> _Data provided_
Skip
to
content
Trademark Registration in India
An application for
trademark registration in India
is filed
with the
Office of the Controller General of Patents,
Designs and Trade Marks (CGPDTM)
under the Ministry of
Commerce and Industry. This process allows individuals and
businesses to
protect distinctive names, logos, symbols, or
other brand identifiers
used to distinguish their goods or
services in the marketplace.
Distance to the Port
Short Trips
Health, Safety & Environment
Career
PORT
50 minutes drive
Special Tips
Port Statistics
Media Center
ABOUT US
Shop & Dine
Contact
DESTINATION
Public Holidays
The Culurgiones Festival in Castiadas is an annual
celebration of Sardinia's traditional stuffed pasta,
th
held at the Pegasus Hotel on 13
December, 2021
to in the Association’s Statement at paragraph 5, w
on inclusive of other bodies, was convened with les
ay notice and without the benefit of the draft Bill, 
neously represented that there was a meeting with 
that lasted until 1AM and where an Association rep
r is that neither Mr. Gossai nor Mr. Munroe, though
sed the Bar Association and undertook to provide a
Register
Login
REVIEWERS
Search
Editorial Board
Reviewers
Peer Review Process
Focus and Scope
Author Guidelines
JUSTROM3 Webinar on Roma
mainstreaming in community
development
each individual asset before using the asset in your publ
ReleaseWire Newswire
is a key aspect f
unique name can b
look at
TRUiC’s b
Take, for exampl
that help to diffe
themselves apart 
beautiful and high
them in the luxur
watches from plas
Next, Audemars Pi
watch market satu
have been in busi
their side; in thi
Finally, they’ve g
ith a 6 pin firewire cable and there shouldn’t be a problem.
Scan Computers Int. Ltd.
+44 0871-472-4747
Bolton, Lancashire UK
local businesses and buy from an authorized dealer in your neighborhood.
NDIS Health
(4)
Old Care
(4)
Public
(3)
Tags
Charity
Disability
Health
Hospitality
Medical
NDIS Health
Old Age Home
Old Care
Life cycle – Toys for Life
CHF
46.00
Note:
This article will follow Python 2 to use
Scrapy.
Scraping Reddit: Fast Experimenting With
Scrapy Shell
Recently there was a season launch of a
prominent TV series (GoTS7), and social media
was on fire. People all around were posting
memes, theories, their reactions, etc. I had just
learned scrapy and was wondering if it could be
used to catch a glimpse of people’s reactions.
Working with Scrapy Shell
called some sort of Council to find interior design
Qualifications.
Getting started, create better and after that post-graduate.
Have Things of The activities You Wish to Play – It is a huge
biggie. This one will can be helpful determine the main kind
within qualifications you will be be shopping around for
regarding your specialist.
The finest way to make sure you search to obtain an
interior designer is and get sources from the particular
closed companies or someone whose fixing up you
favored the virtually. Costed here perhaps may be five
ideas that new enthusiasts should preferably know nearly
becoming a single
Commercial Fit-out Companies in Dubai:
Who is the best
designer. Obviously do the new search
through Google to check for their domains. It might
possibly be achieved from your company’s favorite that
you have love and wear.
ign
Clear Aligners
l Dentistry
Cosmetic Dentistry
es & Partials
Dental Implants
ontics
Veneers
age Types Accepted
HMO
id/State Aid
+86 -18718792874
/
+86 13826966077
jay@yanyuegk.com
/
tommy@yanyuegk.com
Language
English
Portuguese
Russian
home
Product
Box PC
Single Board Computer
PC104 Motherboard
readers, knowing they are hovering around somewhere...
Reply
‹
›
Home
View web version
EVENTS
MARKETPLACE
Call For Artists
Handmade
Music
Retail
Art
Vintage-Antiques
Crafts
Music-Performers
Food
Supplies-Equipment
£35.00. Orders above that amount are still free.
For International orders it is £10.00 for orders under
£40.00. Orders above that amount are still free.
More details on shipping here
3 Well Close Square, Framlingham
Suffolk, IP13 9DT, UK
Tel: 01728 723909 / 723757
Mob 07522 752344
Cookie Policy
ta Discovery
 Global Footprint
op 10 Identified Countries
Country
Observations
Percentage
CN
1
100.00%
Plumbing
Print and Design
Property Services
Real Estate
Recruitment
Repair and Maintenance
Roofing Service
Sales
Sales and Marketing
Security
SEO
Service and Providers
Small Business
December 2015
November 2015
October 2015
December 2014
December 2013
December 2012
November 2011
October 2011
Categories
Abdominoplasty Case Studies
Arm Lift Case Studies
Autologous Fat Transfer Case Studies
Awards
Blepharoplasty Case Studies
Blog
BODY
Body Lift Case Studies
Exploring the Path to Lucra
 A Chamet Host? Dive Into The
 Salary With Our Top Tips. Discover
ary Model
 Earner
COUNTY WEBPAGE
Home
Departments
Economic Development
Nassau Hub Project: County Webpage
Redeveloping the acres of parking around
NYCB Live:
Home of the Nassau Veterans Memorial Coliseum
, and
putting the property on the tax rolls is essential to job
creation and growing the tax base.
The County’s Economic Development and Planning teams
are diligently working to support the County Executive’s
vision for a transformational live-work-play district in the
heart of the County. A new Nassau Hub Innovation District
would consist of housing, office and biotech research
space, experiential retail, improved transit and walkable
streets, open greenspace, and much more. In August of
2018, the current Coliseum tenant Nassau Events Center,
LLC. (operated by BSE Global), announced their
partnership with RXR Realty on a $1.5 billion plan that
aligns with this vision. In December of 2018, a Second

> _Assigned task_
Please print each entry once more, exactly as it reads.

> _Solution_
Skip
to
content
Trademark Registration in India
An application for
trademark registration in India
is filed
with the
Office of the Controller General of Patents,
Designs and Trade Marks (CGPDTM)
under the Ministry of
Commerce and Industry. This process allows individuals and
businesses to
protect distinctive names, logos, symbols, or
other brand identifiers
used to distinguish their goods or
services in the marketplace.
Distance to the Port
Short Trips
Health, Safety & Environment
Career
PORT
50 minutes drive
Special Tips
Port Statistics
Media Center
ABOUT US
Shop & Dine
Contact
DESTINATION
Public Holidays
The Culurgiones Festival in Castiadas is an annual
celebration of Sardinia's traditional stuffed pasta,
th
held at the Pegasus Hotel on 13
December, 2021
to in the Association’s Statement at paragraph 5, w
on inclusive of other bodies, was convened with les
ay notice and without the benefit of the draft Bill, 
neously represented that there was a meeting with 
that lasted until 1AM and where an Association rep
r is that neither Mr. Gossai nor Mr. Munroe, though
sed the Bar Association and undertook to provide a
Register
Login
REVIEWERS
Search
Editorial Board
Reviewers
Peer Review Process
Focus and Scope
Author Guidelines
JUSTROM3 Webinar on Roma
mainstreaming in community
development
each individual asset before using the asset in your publ
ReleaseWire Newswire
is a key aspect f
unique name can b
look at
TRUiC’s b
Take, for exampl
that help to diffe
themselves apart 
beautiful and high
them in the luxur
watches from plas
Next, Audemars Pi
watch market satu
have been in busi
their side; in thi
Finally, they’ve g
ith a 6 pin firewire cable and there shouldn’t be a problem.
Scan Computers Int. Ltd.
+44 0871-472-4747
Bolton, Lancashire UK
local businesses and buy from an authorized dealer in your neighborhood.
NDIS Health
(4)
Old Care
(4)
Public
(3)
Tags
Charity
Disability
Health
Hospitality
Medical
NDIS Health
Old Age Home
Old Care
Life cycle – Toys for Life
CHF
46.00
Note:
This article will follow Python 2 to use
Scrapy.
Scraping Reddit: Fast Experimenting With
Scrapy Shell
Recently there was a season launch of a
prominent TV series (GoTS7), and social media
was on fire. People all around were posting
memes, theories, their reactions, etc. I had just
learned scrapy and was wondering if it could be
used to catch a glimpse of people’s reactions.
Working with Scrapy Shell
called some sort of Council to find interior design
Qualifications.
Getting started, create better and after that post-graduate.
Have Things of The activities You Wish to Play – It is a huge
biggie. This one will can be helpful determine the main kind
within qualifications you will be be shopping around for
regarding your specialist.
The finest way to make sure you search to obtain an
interior designer is and get sources from the particular
closed companies or someone whose fixing up you
favored the virtually. Costed here perhaps may be five
ideas that new enthusiasts should preferably know nearly
becoming a single
Commercial Fit-out Companies in Dubai:
Who is the best
designer. Obviously do the new search
through Google to check for their domains. It might
possibly be achieved from your company’s favorite that
you have love and wear.
ign
Clear Aligners
l Dentistry
Cosmetic Dentistry
es & Partials
Dental Implants
ontics
Veneers
age Types Accepted
HMO
id/State Aid
+86 -18718792874
/
+86 13826966077
jay@yanyuegk.com
/
tommy@yanyuegk.com
Language
English
Portuguese
Russian
home
Product
Box PC
Single Board Computer
PC104 Motherboard
readers, knowing they are hovering around somewhere...
Reply
‹
›
Home
View web version
EVENTS
MARKETPLACE
Call For Artists
Handmade
Music
Retail
Art
Vintage-Antiques
Crafts
Music-Performers
Food
Supplies-Equipment
£35.00. Orders above that amount are still free.
For International orders it is £10.00 for orders under
£40.00. Orders above that amount are still free.
More details on shipping here
3 Well Close Square, Framlingham
Suffolk, IP13 9DT, UK
Tel: 01728 723909 / 723757
Mob 07522 752344
Cookie Policy
ta Discovery
 Global Footprint
op 10 Identified Countries
Country
Observations
Percentage
CN
1
100.00%
Plumbing
Print and Design
Property Services
Real Estate
Recruitment
Repair and Maintenance
Roofing Service
Sales
Sales and Marketing
Security
SEO
Service and Providers
Small Business
December 2015
November 2015
October 2015
December 2014
December 2013
December 2012
November 2011
October 2011
Categories
Abdominoplasty Case Studies
Arm Lift Case Studies
Autologous Fat Transfer Case Studies
Awards
Blepharoplasty Case Studies
Blog
BODY
Body Lift Case Studies
Exploring the Path to Lucra
 A Chamet Host? Dive Into The
 Salary With Our Top Tips. Discover
ary Model
 Earner
COUNTY WEBPAGE
Home
Departments
Economic Development
Nassau Hub Project: County Webpage
Redeveloping the acres of parking around
NYCB Live:
Home of the Nassau Veterans Memorial Coliseum
, and
putting the property on the tax rolls is essential to job
creation and growing the tax base.
The County’s Economic Development and Planning teams
are diligently working to support the County Executive’s
vision for a transformational live-work-play district in the
heart of the County. A new Nassau Hub Innovation District
would consist of housing, office and biotech research
space, experiential retail, improved transit and walkable
streets, open greenspace, and much more. In August of
2018, the current Coliseum tenant Nassau Events Center,
LLC. (operated by BSE Global), announced their
partnership with RXR Realty on a $1.5 billion plan that
aligns with this vision. In December of 2018, a Second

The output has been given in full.